Theorem: $D_{2n}$ is solvable for all $n\geq1$.

To prove this, I will use the above fact (see here).

When $n=1$, $D_{2n}\cong \mathbb{Z}_2$ which is nilpotent and thus solvable. When $n>1$, $D_{2n}/\langle r\rangle\cong\mathbb{Z}_2$ and $\langle r\rangle \cong \mathbb{Z}_n$. Both $\mathbb{Z}_n$ and $\mathbb{Z}_2$ are nilpotent and so they are both solvable. As extensions of solvable groups are solvable, $D_{2n}$ is solvable for all $n>0$.

Answer 2

A general proof that $D_n$ is solvable for all $n \geq 1$.
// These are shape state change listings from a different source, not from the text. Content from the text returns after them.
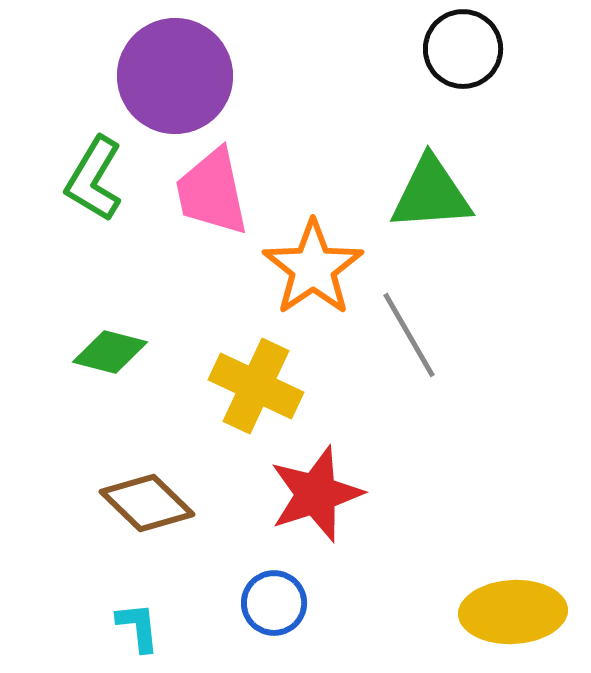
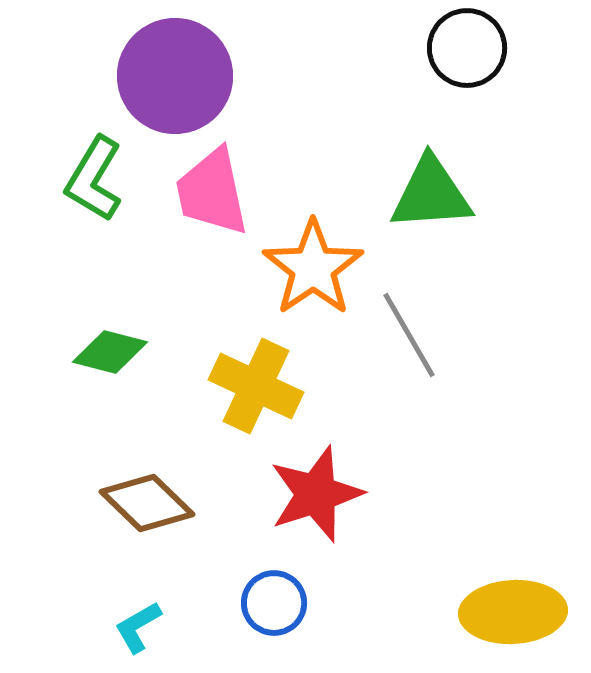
black circle: moved 4 px right, 1 px up
cyan L-shape: rotated 114 degrees counterclockwise
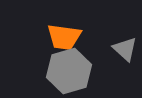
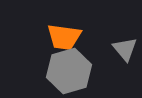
gray triangle: rotated 8 degrees clockwise
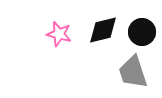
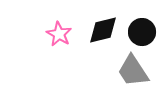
pink star: rotated 15 degrees clockwise
gray trapezoid: moved 1 px up; rotated 15 degrees counterclockwise
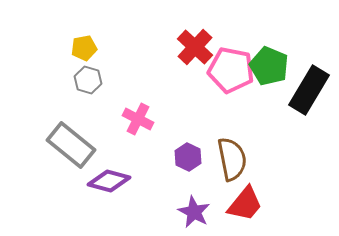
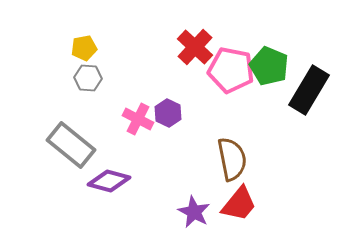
gray hexagon: moved 2 px up; rotated 12 degrees counterclockwise
purple hexagon: moved 20 px left, 44 px up
red trapezoid: moved 6 px left
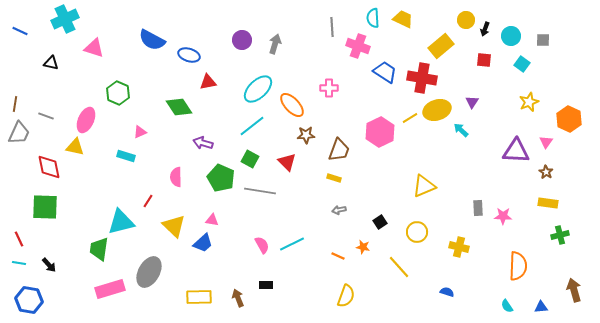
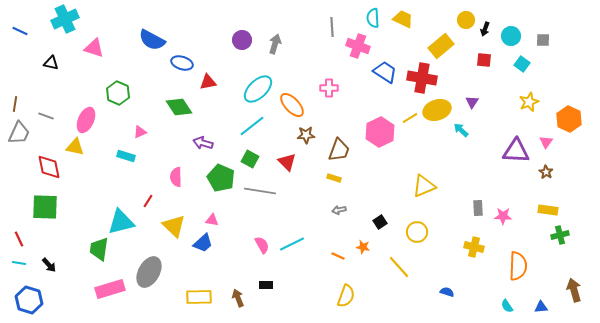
blue ellipse at (189, 55): moved 7 px left, 8 px down
yellow rectangle at (548, 203): moved 7 px down
yellow cross at (459, 247): moved 15 px right
blue hexagon at (29, 300): rotated 8 degrees clockwise
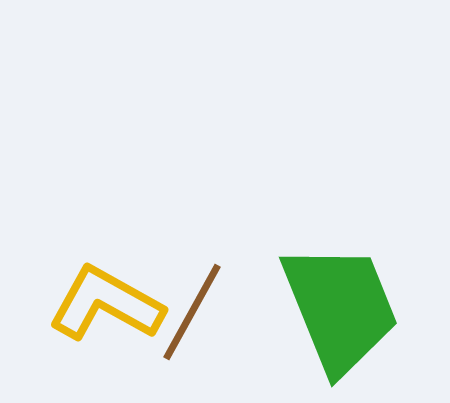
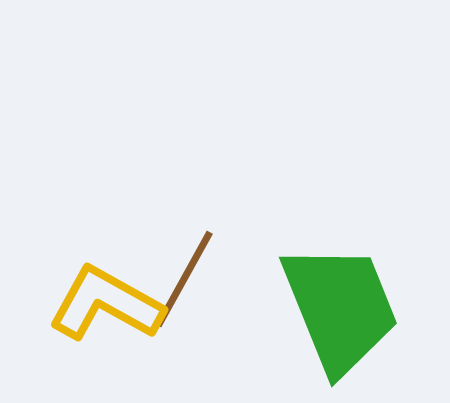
brown line: moved 8 px left, 33 px up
Here is the normal series with abelian quotients: $$\{e\} \trianglelefteq \langle \sigma \rangle \trianglelefteq D_n$$

$$\langle \sigma \rangle/\{e\} \cong \mathbb{Z}_n, D_n/\langle \sigma \rangle \cong \mathbb{Z}_2$$ both obviously abelian, therefore $D_n$ is solvable.

Answer 3

Here's another approach to show that $D_{n}$ is nilpotent iff $n$ is a power of $2$:

Suppose $n\geq 3$ and denote $\textbf{Z}=\textbf{Z}(D_n)$ as the center of $D_n$. It is not difficult to see that $\textbf{Z}=1$ if $n$ is odd and that $\textbf{Z}=\langle r^{n/2}\rangle$ if $n$ is even. Here $r$ denotes de rotation of $D_{n}$ and $s$ the reflection of $D_n$. Now, if $n$ is even, we have that $D_n/\textbf{Z}\cong D_{n/2}$. This follows because the cosets $r\textbf{Z}$ and $s\textbf{Z}$ satisfy the presentation equations for $D_{n/2}$, that is, $$(r\textbf{Z})^{n/2}=(s\textbf{Z})^2=(r\textbf{Z}s\textbf{Z})^2=\textbf{Z}.$$ Thus, the upper central series of $D_n$ $$1\leq \textbf{Z}\leq Z_2\leq Z_3\leq \cdots$$ will reach $D_n$ iff the numbers $n$, $n/2$, $n/4$, ..., are all even.